In [None]:
"""
Tutorial 1: Regular expressions
This notebook aims to showcase how regular expressions work and show some examples .
Author: Yoanna Koleva
"""

In [46]:
import regex as re

## Simplest form of regular expressions

In [14]:
# Match all "a" characters in a string
text="I am learning about regular expressions"
match=re.findall("a", text)
print(match)

['a', 'a', 'a', 'a']


In [28]:
# Characters to be matched can be concatenated 
text="strings"
match=re.findall("string",text)
print(match)

['string']


## Metacharacters


In [18]:
# Find all words which end in "ain". 
text = "The train travels through the mountain in the rain."
match = re.findall(r"ain", text)
print(match)


['train', 'mountain', 'rain']


## Sets

In [19]:
# Match patterns consisting of a, b or c 
text="abbbbbbcaabb"
match=re.findall(r"[abc]+",text)
print(match)

['abbbbbbcaabb']


In [21]:
# Match any character in the range a-m
# Try also with zzz at the end
text="abbbbbbcaabb"
match=re.findall(r"[a-m]",text)
print(match)

['a', 'b', 'b', 'b', 'b', 'b', 'b', 'c', 'a', 'a', 'b', 'b']


In [24]:
# Match any character *, /, or +
# Try also with \ at the end
text="*///+++*"
match=re.findall(r"[*/+]",text)
print(match)

['*', '/', '/', '/', '+', '+', '+', '*']


In [25]:
# Match any two-digit number
text="I have 22 apples and 40 oranges in my bag."
match=re.findall(r"[0-5][0-9]",text)
print(match)

['22', '40']


In [26]:
# Match any characters that are not a, b or c
text = "I have 22 apples and 40 oranges in my bag."
match = re.findall(r"[^abc]", text)
print(match)


['I', ' ', 'h', 'v', 'e', ' ', '2', '2', ' ', 'p', 'p', 'l', 'e', 's', ' ', 'n', 'd', ' ', '4', '0', ' ', 'o', 'r', 'n', 'g', 'e', 's', ' ', 'i', 'n', ' ', 'm', 'y', ' ', 'g', '.']
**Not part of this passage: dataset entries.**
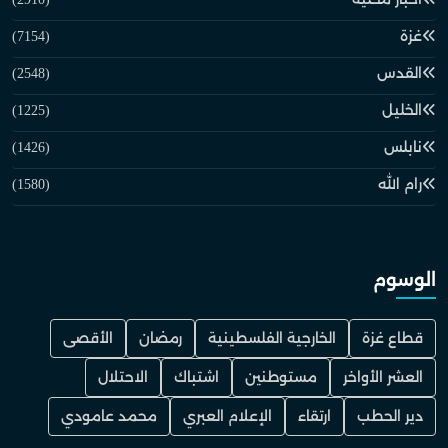
غزة
(7154)
القدس
(2548)
الخليل
(1225)
نابلس
(1426)
رام الله
(1580)
الوسوم
قطاع غزة
الخارجية الفلسطينية
رمضان
الأقصى
العشر الأواخر
مستوطنين
اشتباك
الاحتلال
دير الحطب
ارتقاء
الإعلام العبري
محمد عامودي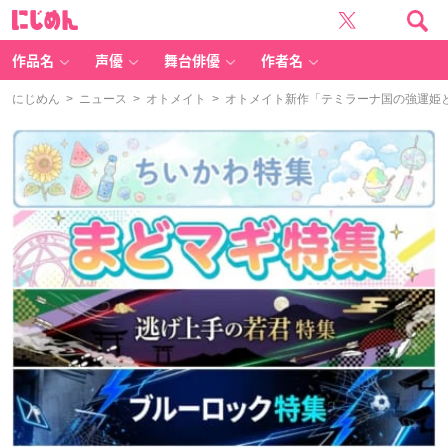
に
じ
め
ん
作品名
声優
舞台俳優
作者名
にじめん
>
ニュース
>
オトメイト
> オトメイト新作「テミラーナ国の強運姫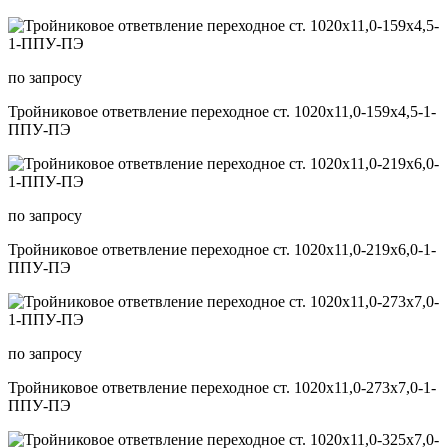
по запросу
Тройниковое ответвление переходное ст. 1020х11,0-159х4,5-1-
ППУ-ПЭ
по запросу
Тройниковое ответвление переходное ст. 1020х11,0-219х6,0-1-
ППУ-ПЭ
по запросу
Тройниковое ответвление переходное ст. 1020х11,0-273х7,0-1-
ППУ-ПЭ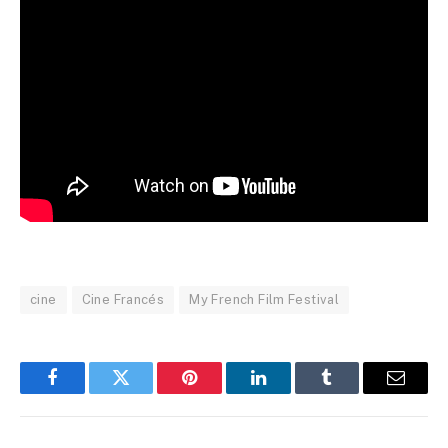
cine
Cine Francés
My French Film Festival
Facebook
Twitter
Pinterest
LinkedIn
Tumblr
Email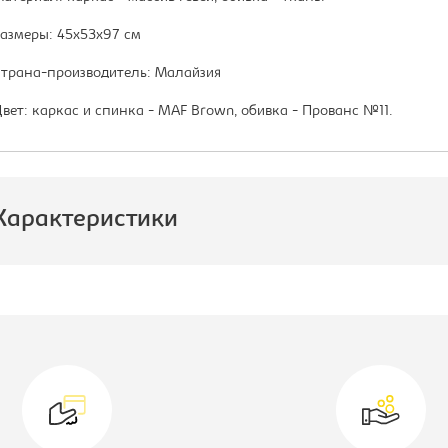
азмеры: 45х53х97 см
трана-производитель: Малайзия
вет: каркас и спинка - MAF Brown, обивка - Прованс №11.
Характеристики
роизводитель:
Тетчер
вет материала:
темно-
коричневый
одель:
Picasso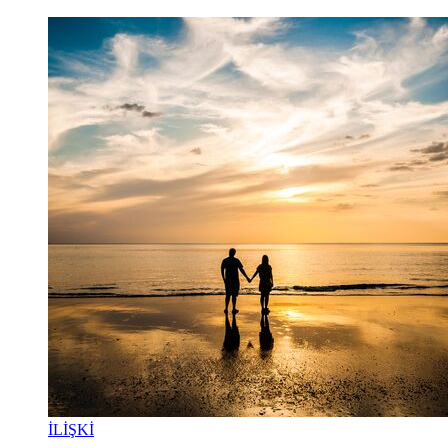
İLİŞKİ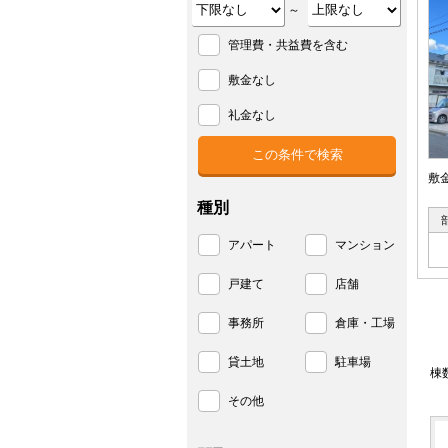
～
管理費・共益費を含む
敷金なし
礼金なし
敷
種別
アパート
マンション
戸建て
店舗
事務所
倉庫・工場
貸土地
駐車場
棟
その他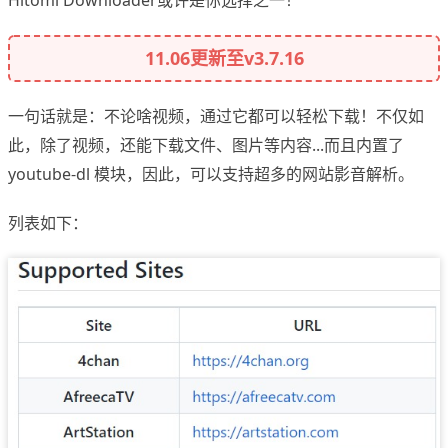
Hitomi Downloader或许是你选择之一！
11.06更新至v3.7.16
一句话就是：不论啥视频，通过它都可以轻松下载！不仅如
此，除了视频，还能下载文件、图片等内容...而且内置了
youtube-dl 模块，因此，可以支持超多的网站影音解析。
列表如下：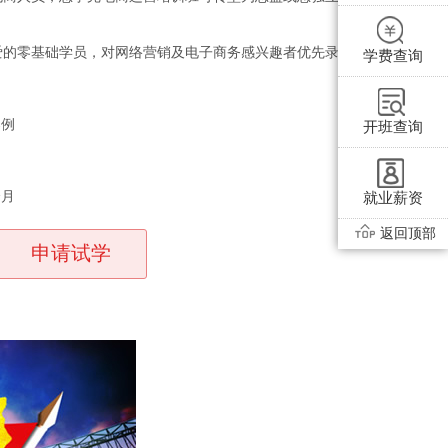
喜爱的零基础学员，对网络营销及电子商务感兴趣者优先录取
学费查询
案例
开班查询
》
个月
就业薪资
返回顶部
申请试学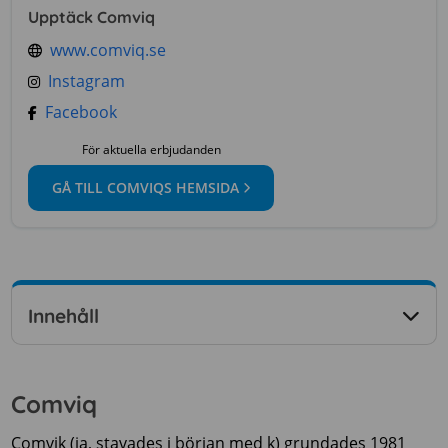
Upptäck Comviq
www.comviq.se
Instagram
Facebook
För aktuella erbjudanden
GÅ TILL COMVIQS HEMSIDA
Innehåll
Comviq
Comvik (ja, stavades i början med k) grundades 1981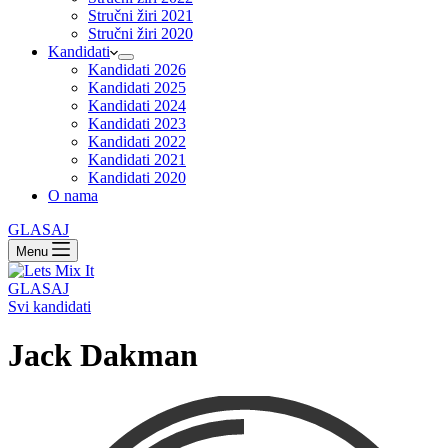
Stručni žiri 2021
Stručni žiri 2020
Kandidati
Kandidati 2026
Kandidati 2025
Kandidati 2024
Kandidati 2023
Kandidati 2022
Kandidati 2021
Kandidati 2020
O nama
GLASAJ
Menu
GLASAJ
Svi kandidati
Jack Dakman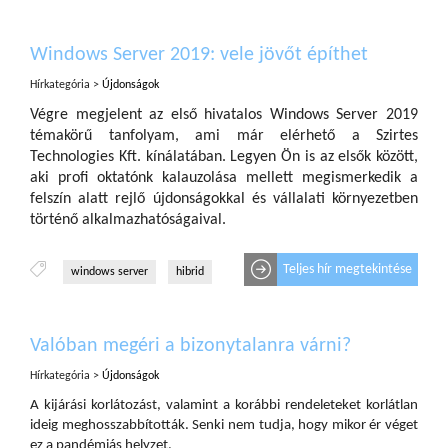
Windows Server 2019: vele jövőt építhet
Hírkategória >
Újdonságok
Végre megjelent az első hivatalos Windows Server 2019
témakörű tanfolyam, ami már elérhető a Szirtes
Technologies Kft. kínálatában. Legyen Ön is az elsők között,
aki profi oktatónk kalauzolása mellett megismerkedik a
felszín alatt rejlő újdonságokkal és vállalati környezetben
történő alkalmazhatóságaival.
Teljes hír megtekintése
windows server
hibrid
Valóban megéri a bizonytalanra várni?
Hírkategória >
Újdonságok
A kijárási korlátozást, valamint a korábbi rendeleteket korlátlan
ideig meghosszabbították. Senki nem tudja, hogy mikor ér véget
ez a pandémiás helyzet.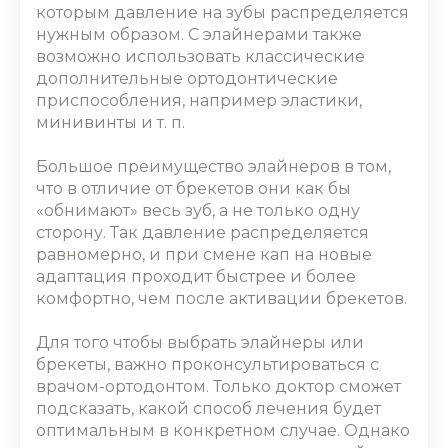
которым давление на зубы распределяется
нужным образом. С элайнерами также
возможно использовать классические
дополнительные ортодонтические
приспособления, например эластики,
минивинты и т. п.
Большое преимущество элайнеров в том,
что в отличие от брекетов они как бы
«обнимают»‎ весь зуб, а не только одну
сторону. Так давление распределяется
равномерно, и при смене кап на новые
адаптация проходит быстрее и более
комфортно, чем после активации брекетов.
Для того чтобы выбрать
элайнеры или
брекеты,
важно проконсультироваться с
врачом-ортодонтом. Только доктор сможет
подсказать, какой способ лечения будет
оптимальным в конкретном случае. Однако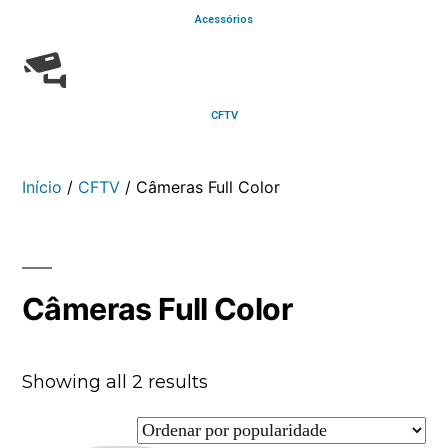
Acessórios
CFTV
Início
/
CFTV
/ Câmeras Full Color
Câmeras Full Color
Showing all 2 results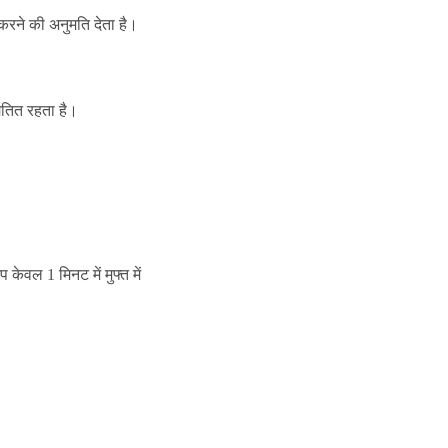
ट करने की अनुमति देता है।
यतित रहता है।
केवल 1 मिनट में मुफ्त में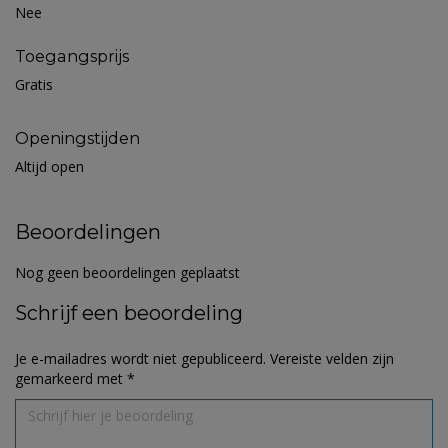
Nee
Toegangsprijs
Gratis
Openingstijden
Altijd open
Beoordelingen
Nog geen beoordelingen geplaatst
Schrijf een beoordeling
Je e-mailadres wordt niet gepubliceerd.
Vereiste velden zijn
gemarkeerd met
*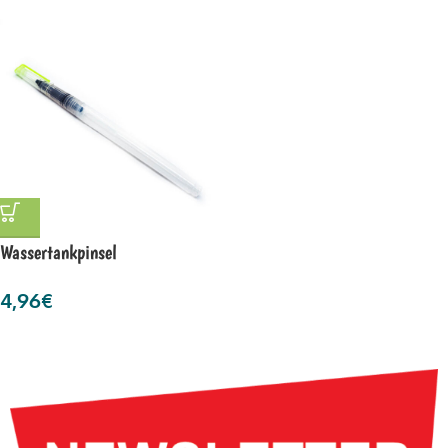
Wassertankpinsel
4,96
€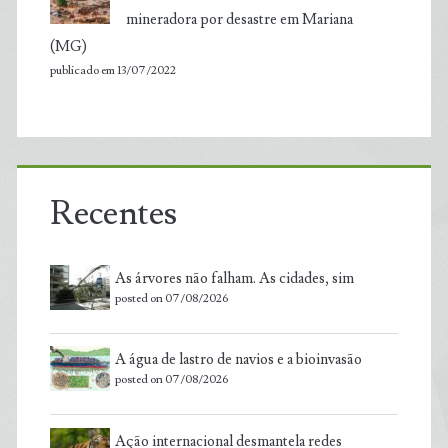
mineradora por desastre em Mariana
(MG)
publicado em 13/07/2022
Recentes
As árvores não falham. As cidades, sim
posted on 07/08/2026
A água de lastro de navios e a bioinvasão
posted on 07/08/2026
Ação internacional desmantela redes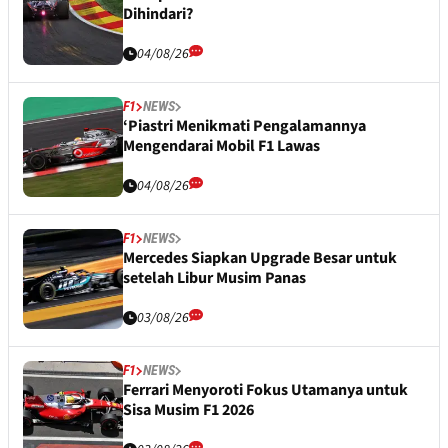
Dihindari?
04/08/26
F1
NEWS
‘Piastri Menikmati Pengalamannya
Mengendarai Mobil F1 Lawas
04/08/26
F1
NEWS
Mercedes Siapkan Upgrade Besar untuk
setelah Libur Musim Panas
03/08/26
F1
NEWS
Ferrari Menyoroti Fokus Utamanya untuk
Sisa Musim F1 2026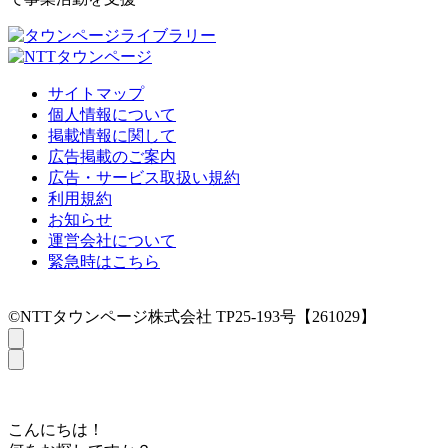
サイトマップ
個人情報について
掲載情報に関して
広告掲載のご案内
広告・サービス取扱い規約
利用規約
お知らせ
運営会社について
緊急時はこちら
©NTTタウンページ株式会社 TP25-193号【261029】
こんにちは！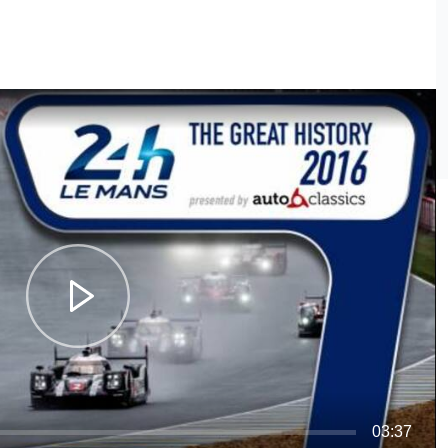
03:37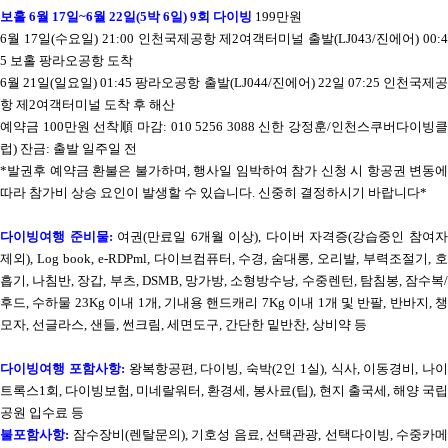
보홀
6
월
17
일
~6
월
22
일
(5
박
6
일
) 9
회 다이빙
199
만원
6
월
17
일
(
수요일
) 21:00
인천국제공항 제
2
여객터미널 출발
(LJ043/
진에어
) 00:
5
보홀 팡라오공항 도착
6
월
21
일
(
일요일
) 01:45
팡라오공항 출발
(LJ044/
진에어
) 22
일
07:25
인천국제
항 제
2
여객터미널 도착 후 해산
예약금
100
만원 선착順 마감
: 010 5256 3088
신한 강정훈
/
인천스쿠버다이빙
럽
)
잔금
:
출발 일주일 전
*
발권후 예약금 환불은 불가하며
,
행사일 임박하여 참가 신청 시 항공권 변동에
따라 참가비 상승 요인이 발생할 수 있습니다
.
신중히 결정하시기 바랍니다
*
다이빙여행 준비물
:
여권
(
만료일
6
개월 이상
),
다이버 자격증
(
강습중인 참여
제외
), Log book, e-RDPml,
다이브컴퓨터
,
수경
,
숨대롱
,
오리발
,
부력조절기
,
흡기
,
나침반
,
장갑
,
부츠
, DSMB,
망가방
,
소형방수낭
,
수중렌턴
,
탐침봉
,
잠수복
후드
,
수하물
23Kg
이내
1
개
,
기내용 핸드캐리
7Kg
이내
1
개 및
반팔
,
반바지
,
모자
,
선글라스
,
샌들
,
썬크림
,
세면도구
,
간단한 밑반찬
,
상비약 등
다이빙여행 포함사항
:
왕복항공편
,
다이빙
,
숙박
(2
인
1
실
),
식사
,
이동경비
,
나이
트록스
1
회
,
다이빙보험
,
미네랄워터
,
환경세
,
봉사료
(
팁
),
현지 출국세
,
해양 국립
공원 입수료 등
불포함사항
:
잠수장비
(
렌탈문의
),
기호성 음료
,
선택관광
,
선택다이빙
,
수중카메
## Useful functions and properties

In [33]:
# Finding patterns using search
text = "The train travels through the mountain in the rain."
match = re.search("ain", text)
print("The first 'ain' match is found in position:", match.start()) 

The first 'ain' match is found in position: 6


In [31]:
# Finding patterns using findall
text = "abcdef"
match = re.findall(r"\w\w", text)
print(match)

['ab', 'cd', 'ef']


#### Note: Once a character has been included in a match, it is not included in the following one: Findall does not return "ab", "bc", "cd", etc.

In [36]:
# Extracting "groups" from matches
# Find all words which end in "ain". 
text = "Name: John Age: 22 Grade: 9.5."
match = re.findall(r"Name:\s\w*\s", text)
print(match)


['John']


# Greedy and non-greedy quantifying operators
Greedy operators are a way of indicating that a certain character or pattern can be encountered more than once. 
The main greedy operators are "*", "+", and "?". Additionally, combinations between them are possible. Below are showcased patterns with the different operators and possible combinations between them (non-greedy).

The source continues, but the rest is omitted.